3-  Başkanlık sistemine karşı çıkanların Batı'ya bağımlı eski düzeni savunanlar olduğunu, onların mevcut statülerini kaybetme endişesi taşıdıklarını anlattılar.

4- Darbe ve vesayetin parlamenter sistemin zaaflarından ortaya çıktığını söyleyip başkanlık sisteminde darbe olmayacağını savundular. Tek adamlığa ve marjinal ideolojik partilerin iktidara gelmesine başkanlık modelinin engel olacağını ileri sürdüler.

5- Başkanlık sisteminde yetkilerin tek elde toplanmayıp dağıtıldığını, böylelikle yasama, yürütme ve yargı gibi kuvvetlerin daha bile güçlendiğini söylediler.

6- Meclis'in çok güçlü hale geleceğini, onu feshetmeye yeltenen başkanın kendisinin de seçime gitmeye mecbur olduğunu, milletvekillerinin % 75'inin oyuyla başkanın yüce divana götürülebileceğini hatırlattılar.

7- Başkanlık sisteminde yargıçlar düzenine son verileceği, tarafsız ve bağımsız yargının hayata geçeceğini iddia ettiler.

8- Parlamenter sistemde çok sık gördüğümüz koalisyon hükümetleri zaafına son verileceğini ve kalıcı istikrarın sağlanacağını ileri sürdüler.

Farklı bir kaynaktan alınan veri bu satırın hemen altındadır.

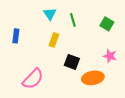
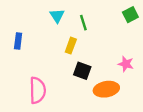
green square: (107, 24) -> (130, 15), moved, turned 32
yellow rectangle: (54, 40) -> (71, 46), moved
pink semicircle: (33, 79) -> (38, 90), turned -45

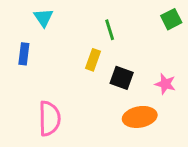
cyan triangle: (57, 16) -> (43, 18), moved
black square: (82, 71) -> (122, 78), moved

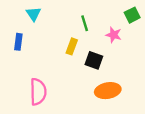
pink star: (165, 84) -> (114, 35), moved

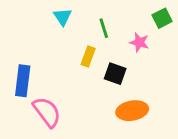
cyan triangle: (33, 14) -> (63, 17), moved
blue rectangle: (18, 42) -> (23, 81), moved, size x1.5
pink semicircle: (38, 92) -> (47, 112), turned -36

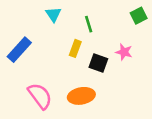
pink star: (139, 42) -> (124, 52), moved
blue rectangle: (23, 81) -> (19, 50), moved, turned 35
orange ellipse: (132, 111) -> (81, 96), moved

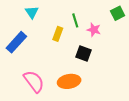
cyan triangle: (53, 14) -> (32, 12), moved
yellow rectangle: (75, 48) -> (58, 34), moved
pink star: (124, 52) -> (94, 30), moved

Seçmeni ikna etmek için, iler tutar yanı olmayan birçok iddiada bulundular. Ancak çok değil 2-3 yıl içerisinde, zihinlerindeki başkanlık rejiminin nasıl bir şey olduğu ortaya çıktı ve bunun ülkeyi nasıl bir yere sürüklediği belli oldu.

Böyle olunca da, aynı iktidar ikilisinin bu defa, kafasına sivillik şapkası geçirilmiş "Başkanlık rejiminin aksayan yönlerini birlikte düzeltip millete götürelim" teklifine kim itibar eder!

Muhalefet de öyle yaptı. Şaşıracak bir şey yok!